A release from the ministry said that it was agreed that “minibus transport is essentially a small man’s mode of transportation and every effort must be explored to avoid an imposition of hardship on the commuting public.” It said that while discussions at the meeting covered the minibus situation countrywide, discussions had focused on using the Zone 32 (Georgetown to Parika) and the Zone 31 (Georgetown to Patentia) as pilot target areas.
The union had initially proposed and tabled an interim fare structure but after the discussions it will be re-presented in greater detail within the next two weeks.
Other issues agreed upon were that fares must be displayed in all minibuses, and passengers will pay only what is posted and signed by the union, in conjunction with the ministry and that law enforcement agencies will be asked to assist.
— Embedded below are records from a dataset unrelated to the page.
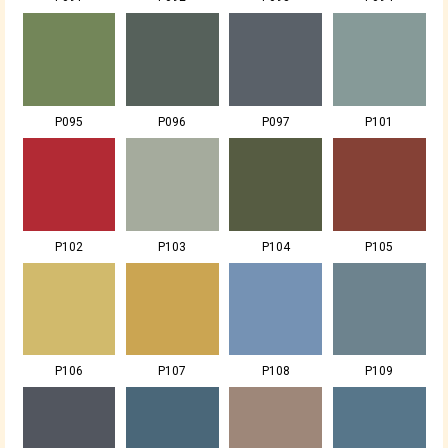
P095
P096
P097
P101
P102
P103
P104
P105
P106
P107
P108
P109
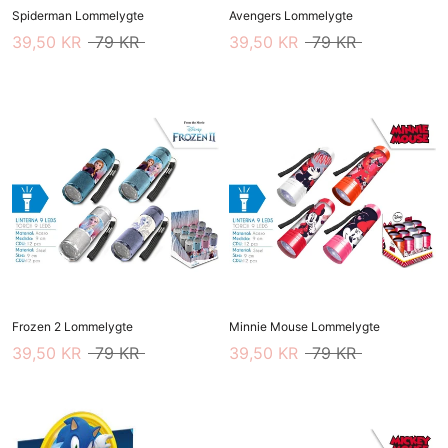
Spiderman Lommelygte
Avengers Lommelygte
39,50 KR
79 KR
39,50 KR
79 KR
Frozen 2 Lommelygte
Minnie Mouse Lommelygte
39,50 KR
79 KR
39,50 KR
79 KR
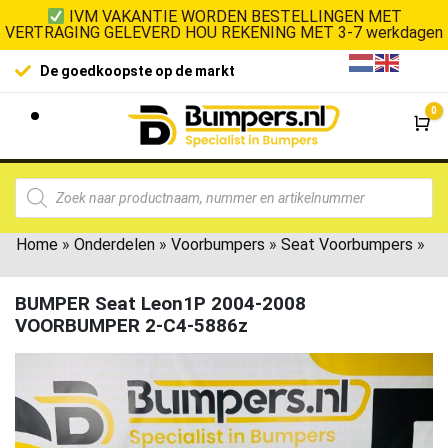
IVM VAKANTIE WORDEN BESTELLINGEN MET
VERTRAGING GELEVERD HOU REKENING MET 3-7 werkdagen
De goedkoopste op de markt
0
Wi
Home
»
Onderdelen
»
Voorbumpers
»
Seat Voorbumpers
»
BUMPER Seat Leon1P 2004-2008
VOORBUMPER 2-C4-5886z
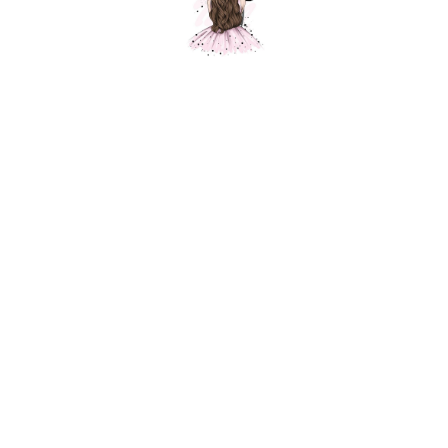
Шар "Дубовый лист оранжевый
24/61см"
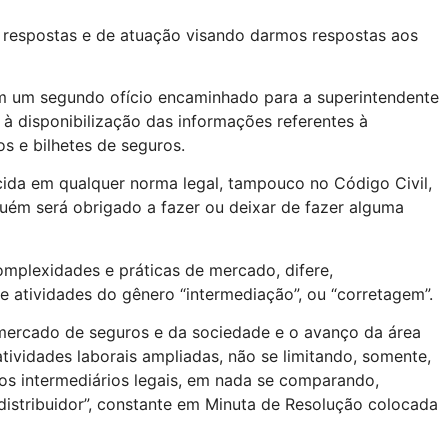
 respostas e de atuação visando darmos respostas aos
 em um segundo ofício encaminhado para a superintendente
 à disponibilização das informações referentes à
os e bilhetes de seguros.
ida em qualquer norma legal, tampouco no Código Civil,
inguém será obrigado a fazer ou deixar de fazer alguma
mplexidades e práticas de mercado, difere,
 atividades do gênero “intermediação”, ou “corretagem”.
ercado de seguros e da sociedade e o avanço da área
atividades laborais ampliadas, não se limitando, somente,
os intermediários legais, em nada se comparando,
distribuidor”, constante em Minuta de Resolução colocada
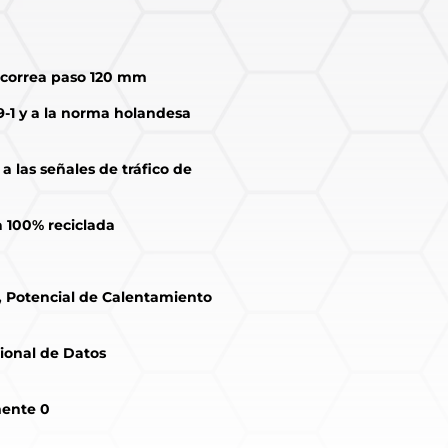
 correa paso 120 mm
-1 y a la norma holandesa
a las señales de tráfico de
a 100% reciclada
, Potencial de Calentamiento
cional de Datos
mente 0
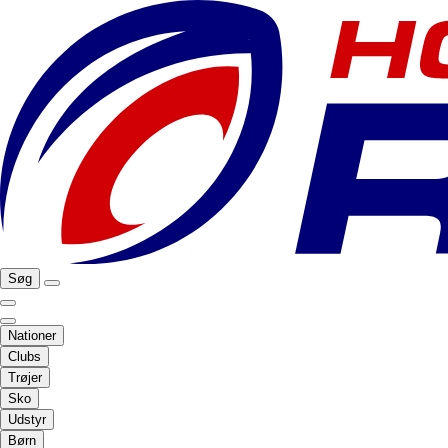
Søg
Nationer
Clubs
Trøjer
Sko
Udstyr
Børn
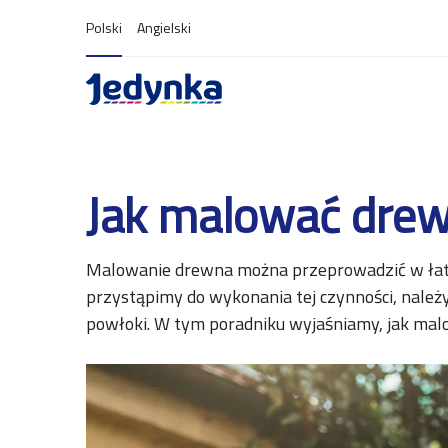
Polski
Angielski
Jak malować dre
Malowanie drewna można przeprowadzić w łatw
przystąpimy do wykonania tej czynności, nale
powłoki. W tym poradniku wyjaśniamy, jak malo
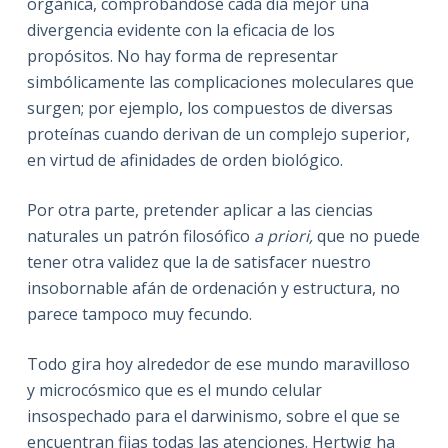
orgánica, comprobándose cada día mejor una
divergencia evidente con la eficacia de los
propósitos. No hay forma de representar
simbólicamente las complicaciones moleculares que
surgen; por ejemplo, los compuestos de diversas
proteínas cuando derivan de un complejo superior,
en virtud de afinidades de orden biológico.
Por otra parte, pretender aplicar a las ciencias
naturales un patrón filosófico
a priori,
que no puede
tener otra validez que la de satisfacer nuestro
insobornable afán de ordenación y estructura, no
parece tampoco muy fecundo.
Todo gira hoy alrededor de ese mundo maravilloso
y microcósmico que es el mundo celular
insospechado para el darwinismo, sobre el que se
encuentran fijas todas las atenciones. Hertwig ha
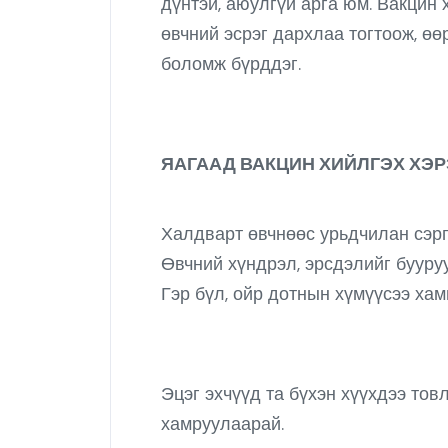
дүнтэй, аюулгүй арга юм. Вакцин 
өвчний эсрэг дархлаа тогтоож, ө
боломж бүрддэг.
ЯАГААД ВАКЦИН ХИЙЛГЭХ ХЭР
Халдварт өвчнөөс урьдчилан сэр
Өвчний хүндрэл, эрсдэлийг бууру
Гэр бүл, ойр дотнын хүмүүсээ ха
Эцэг эхчүүд та бүхэн хүүхдээ то
хамруулаарай.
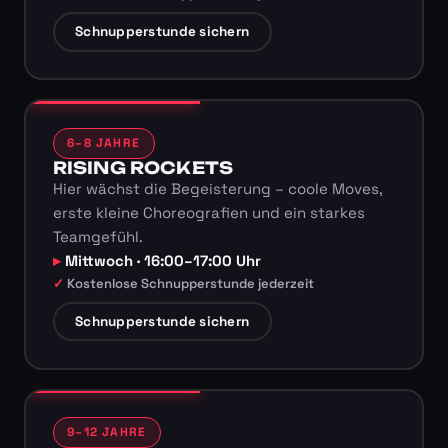
Schnupperstunde sichern
6–8 JAHRE
RISING ROCKETS
Hier wächst die Begeisterung – coole Moves,
erste kleine Choreografien und ein starkes
Teamgefühl.
Mittwoch · 16:00–17:00 Uhr
Kostenlose Schnupperstunde jederzeit
Schnupperstunde sichern
9–12 JAHRE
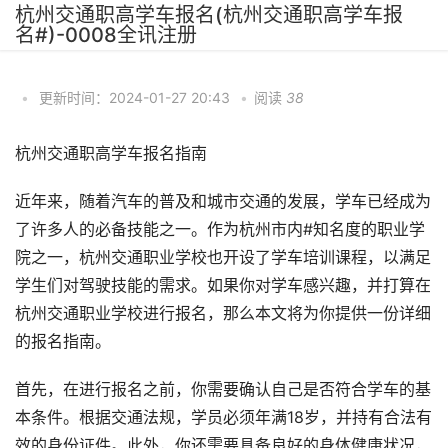
杭州交通职高学车报名(杭州交通职高学车报
名#)-0008全讯注册
•
更新时间：2024-01-27 20:43
•
阅读
38
杭州交通职高学车报名指南
近年来，随着汽车的普及和城市交通的发展，学车已经成为
了许多人的必备技能之一。作为杭州市内#知名度的职业学
院之一，杭州交通职业学校也开设了学车培训课程，以满足
学生们对驾驶技能的需求。如果你对学车感兴趣，并打算在
杭州交通职业学校进行报名，那么本文将为你提供一份详细
的报名指南。
首先，在进行报名之前，你需要确认自己是否符合学车的基
本条件。根据交通法规，学员必须年满18岁，并持有合法有
效的身份证件。此外，你还需要具备良好的身体健康状况，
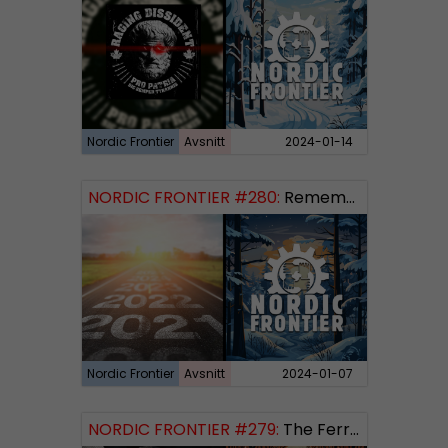
Nordic Frontier
Avsnitt
2024-01-14
NORDIC FRONTIER #280:
Remembering 2023 and looking forward
Nordic Frontier
Avsnitt
2024-01-07
NORDIC FRONTIER #279:
The Ferryman’s Toll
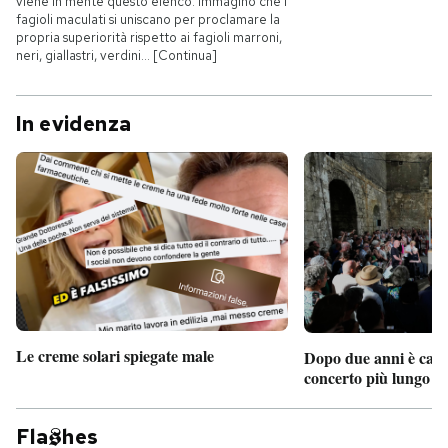
viene in mente questo elenco. Immagino che i
fagioli maculati si uniscano per proclamare la
propria superiorità rispetto ai fagioli marroni,
neri, giallastri, verdini… [Continua]
In evidenza
Le creme solari spiegate male
Dopo due anni è camb
concerto più lungo d
Fla
hes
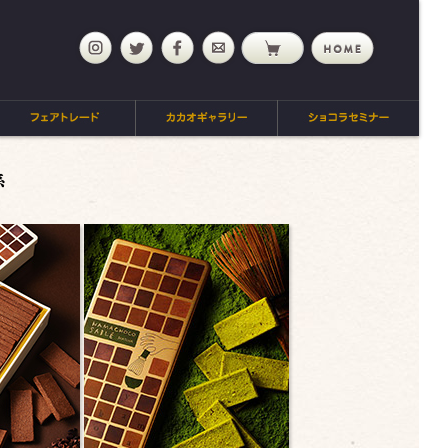
mail
home
パティシエ・ショコラティエが作る、クラシカルなショコラ菓子の進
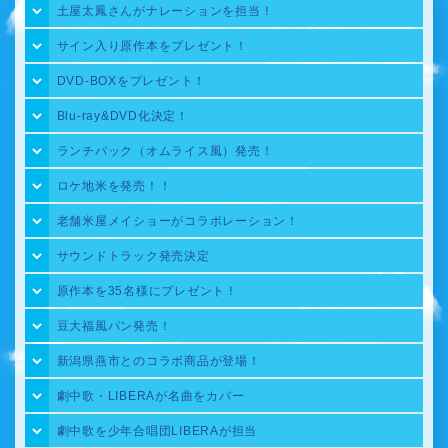
土屋太鳳さんがナレーションを担当！
サイン入り原作本をプレゼント！
DVD-BOXをプレゼント！
Blu-ray&DVD化決定！
ランチパック（オムライス風）発売！
ロケ地米を発売！！
老舗米屋メイショーがコラボレーション！
サウンドトラック発売決定
原作本を35名様にプレゼント！
豆大福風パン発売！
新潟県燕市とのコラボ商品が登場！
劇中歌・LIBERAが名曲をカバー
劇中歌を少年合唱団LIBERAが担当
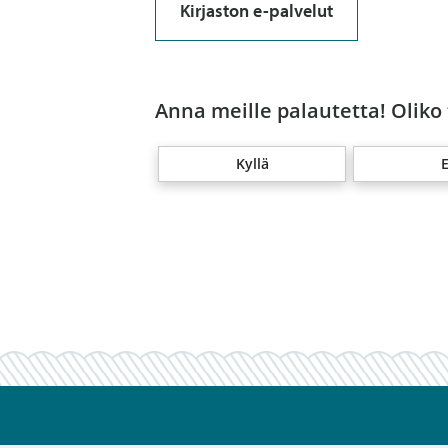
Kirjaston e-palvelut
Anna meille palautetta! Oliko
Kyllä
E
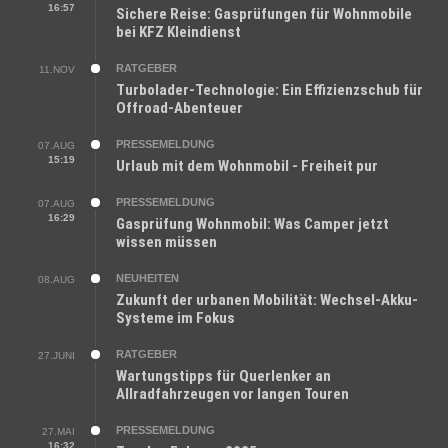
16:57
Sichere Reise: Gasprüfungen für Wohnmobile
bei KFZ Kleindienst
RATGEBER
11.NOV
Turbolader-Technologie: Ein Effizienzschub für
Offroad-Abenteuer
PRESSEMELDUNG
07.AUG
15:19
Urlaub mit dem Wohnmobil - Freiheit pur
PRESSEMELDUNG
07.AUG
16:29
Gasprüfung Wohnmobil: Was Camper jetzt
wissen müssen
NEUHEITEN
08.AUG
Zukunft der urbanen Mobilität: Wechsel-Akku-
Systeme im Fokus
RATGEBER
27.JUNI
Wartungstipps für Querlenker an
Allradfahrzeugen vor langen Touren
PRESSEMELDUNG
27.MAI
16:32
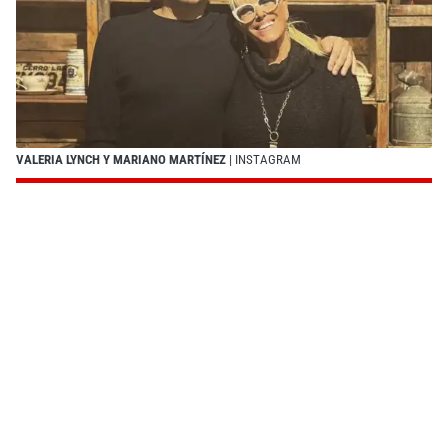
VALERIA LYNCH Y MARIANO MARTÍNEZ
| INSTAGRAM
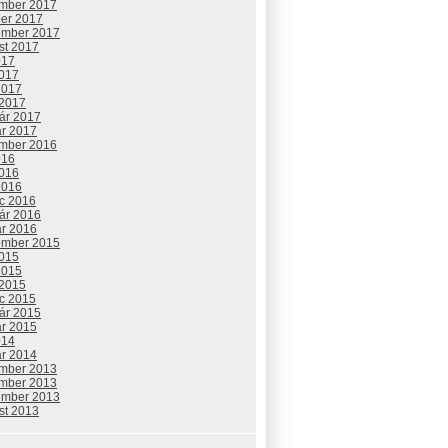
mber 2017
ber 2017
ember 2017
st 2017
017
2017
2017
 2017
uár 2017
ár 2017
mber 2016
016
2016
2016
c 2016
uár 2016
ár 2016
ember 2015
2015
2015
 2015
c 2015
uár 2015
ár 2015
014
ár 2014
mber 2013
mber 2013
ember 2013
st 2013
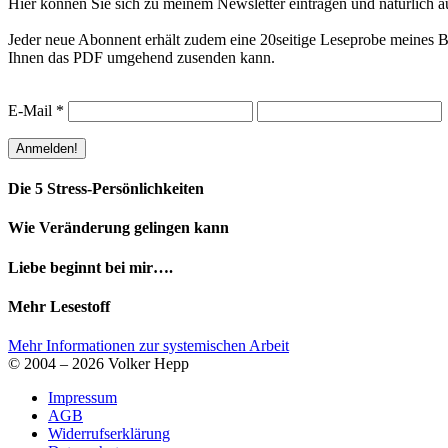
Hier können Sie sich zu meinem Newsletter eintragen und natürlich a
Jeder neue Abonnent erhält zudem eine 20seitige Leseprobe meines Bu
Ihnen das PDF umgehend zusenden kann.
E-Mail
*
Die 5 Stress-Persönlichkeiten
Wie Veränderung gelingen kann
Liebe beginnt bei mir….
Mehr Lesestoff
Mehr Informationen zur systemischen Arbeit
© 2004 – 2026 Volker Hepp
Impressum
AGB
Widerrufserklärung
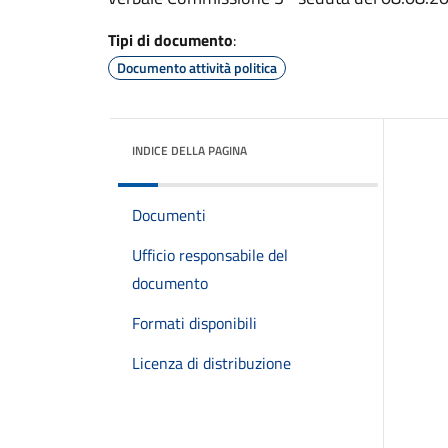
Tipi di documento
:
Documento attività politica
INDICE DELLA PAGINA
Documenti
Ufficio responsabile del
documento
Formati disponibili
Licenza di distribuzione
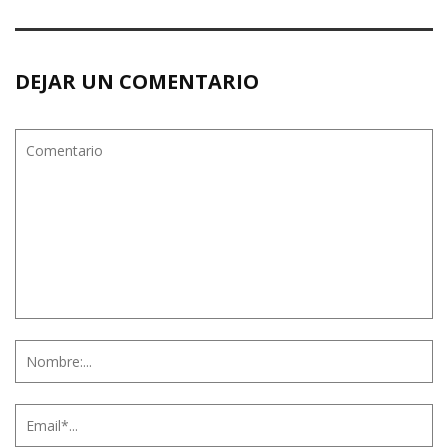
DEJAR UN COMENTARIO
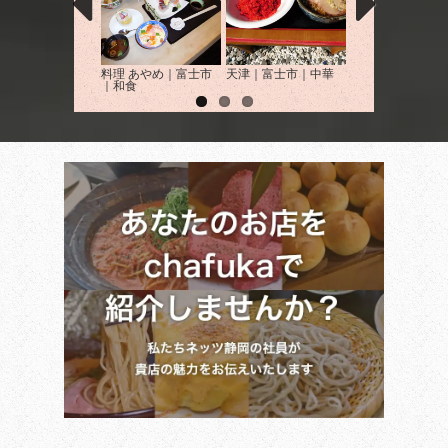
料理 あやめ｜富士市
天津｜富士市｜中華
鉄板焼き たから
｜和食
士宮市｜居酒屋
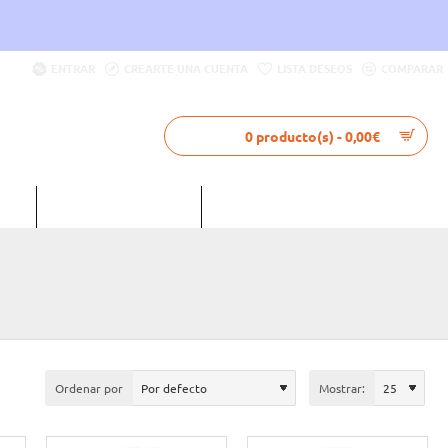
ENTRAR
CREARTE UNA CUENTA
LISTA DESEOS
COMPARAR
0 producto(s) - 0,00€
LIA
INTERNACIONAL
MUSELET CERVEZA
Ordenar por
Mostrar:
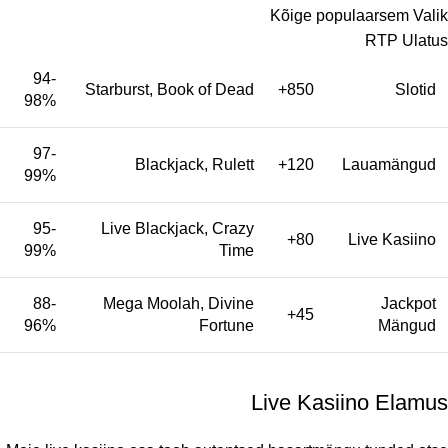
Kõige populaarsem Valik
RTP Ulatus
94-
Starburst, Book of Dead
850+
Slotid
98%
97-
Blackjack, Rulett
120+
Lauamängud
99%
95-
Live Blackjack, Crazy
80+
Live Kasiino
99%
Time
88-
Mega Moolah, Divine
Jackpot
45+
96%
Fortune
Mängud
Live Kasiino Elamus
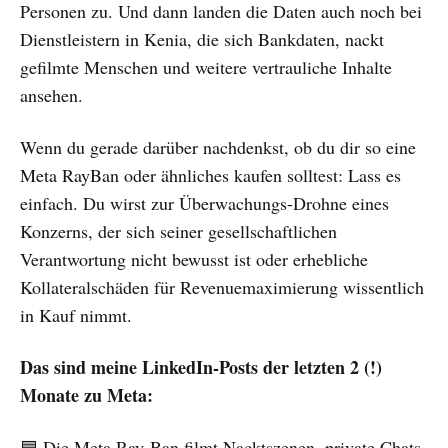
Personen zu. Und dann landen die Daten auch noch bei
Dienstleistern in Kenia, die sich Bankdaten, nackt
gefilmte Menschen und weitere vertrauliche Inhalte
ansehen.
Wenn du gerade darüber nachdenkst, ob du dir so eine
Meta RayBan oder ähnliches kaufen solltest: Lass es
einfach. Du wirst zur Überwachungs-Drohne eines
Konzerns, der sich seiner gesellschaftlichen
Verantwortung nicht bewusst ist oder erhebliche
Kollateralschäden für Revenuemaximierung wissentlich
in Kauf nimmt.
Das sind meine LinkedIn-Posts der letzten 2 (!)
Monate zu Meta:
🟦 Die Meta Ray-Ban filmt Nacktszenen, private Chats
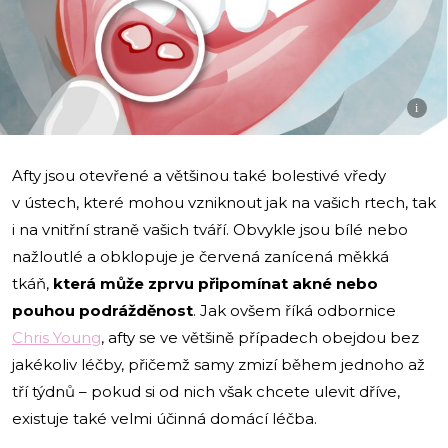
i
Afty jsou otevřené a většinou také bolestivé vředy
v ústech, které mohou vzniknout jak na vašich rtech, tak
i na vnitřní straně vašich tváří. Obvykle jsou bílé nebo
nažloutlé a obklopuje je červená zanícená měkká
tkáň,
která může zprvu připomínat akné nebo
pouhou podrážděnost
. Jak ovšem říká odbornice
Chris Young
, afty se ve většině případech obejdou bez
jakékoliv léčby, přičemž samy zmizí během jednoho až
tří týdnů – pokud si od nich však chcete ulevit dříve,
existuje také velmi účinná domácí léčba.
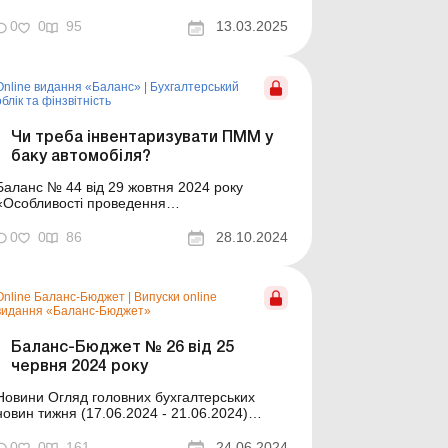
підприємства може купити пально-
мастильні матеріали (далі – ПММ)для
0
0
95
13.03.2025
лужбового автотранспорту: або за гроші
підприємства – за кошти, видані йому під
звіт готівкою або перераховані на платіжну
Online видання «Баланс»
|
Бухгалтерський
картку; а...
облік та фінзвітність
Чи треба інвентаризувати ПММ у
баку автомобіля?
Баланс № 44 від 29 жовтня 2024 року
«Особливості проведення
інвентаризації»Підприємство складає
подорожні листи за місяць, і в них водії
0
0
86
28.10.2024
зазначають залишки ПММ на момент виїзду
та в кінці поїздки – під час повернення в
гараж. Тобто відома фактична кількість
Online Баланс-Бюджет
|
Випуски online
залишку в баку. Чи треб...
видання «Баланс-Бюджет»
Баланс-Бюджет № 26 від 25
червня 2024 року
ини Огляд головних бухгалтерських
новин тижня (17.06.2024 - 21.06.2024)
Головні новини про найважливіші зміни у
законодавстві – оновлюється щодня Зміст
0
0
161
24.06.2024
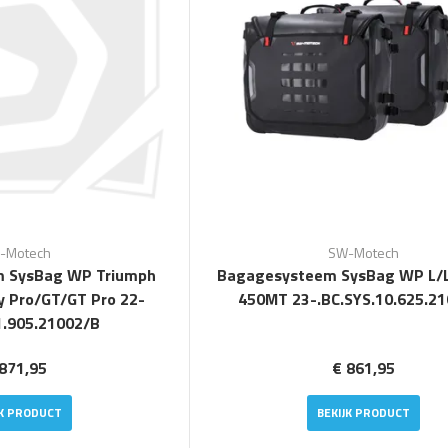
-Motech
SW-Motech
m SysBag WP Triumph
Bagagesysteem SysBag WP L/
ly Pro/GT/GT Pro 22-
450MT 23-.BC.SYS.10.625.2
1.905.21002/B
871,95
€ 861,95
JK PRODUCT
BEKIJK PRODUCT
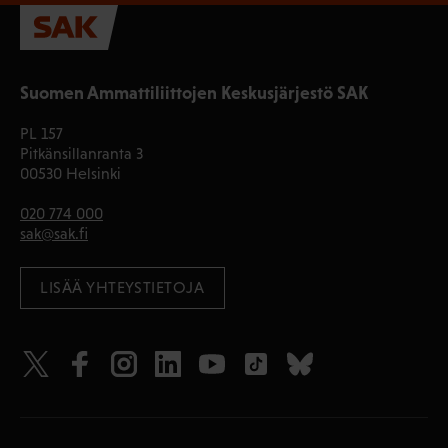
Suomen Ammattiliittojen Keskusjärjestö SAK
PL 157
Pitkänsillanranta 3
00530 Helsinki
020 774 000
sak@sak.fi
LISÄÄ YHTEYSTIETOJA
The UMU planned to meet with the zone 31 minibuses on Monday “to discuss their grievances and explore solutions favourable to all stakeholders.”
The ministry said that it will continue to engage the United Minibus Union “with the hope of developing a cordial and mutually beneficial relationship, thereby creating a platform for positive and objective interaction.”
According to the release, the “UMU will also intensify their high level engagement with the Ministry of Home Affairs, and Works and Transport.”
It said that both parties will work on evaluating the case advanced by the UMU for reviewing and establishing acceptable structured fares, applicable to all minibus zones in Guyana; as well as a plan to improve the service to the consumers.
This would include eliminating touting, hot plating and overcrowding; promoting respect for the elderly and minimising other uncaring practices; and adopting a dress code; it noted that UMU’s contribution in implementing this in the University of Guyana sub-zone was commended by the ministry.
The meeting noted with grave concern, a report which suggested that many minibuses engaged in rogue behaviour, to which traffic policemen seem reluctant or incapable of moving against, were owned by law-enforcement officials, and also persons attached to other state-owned agencies, the release concluded.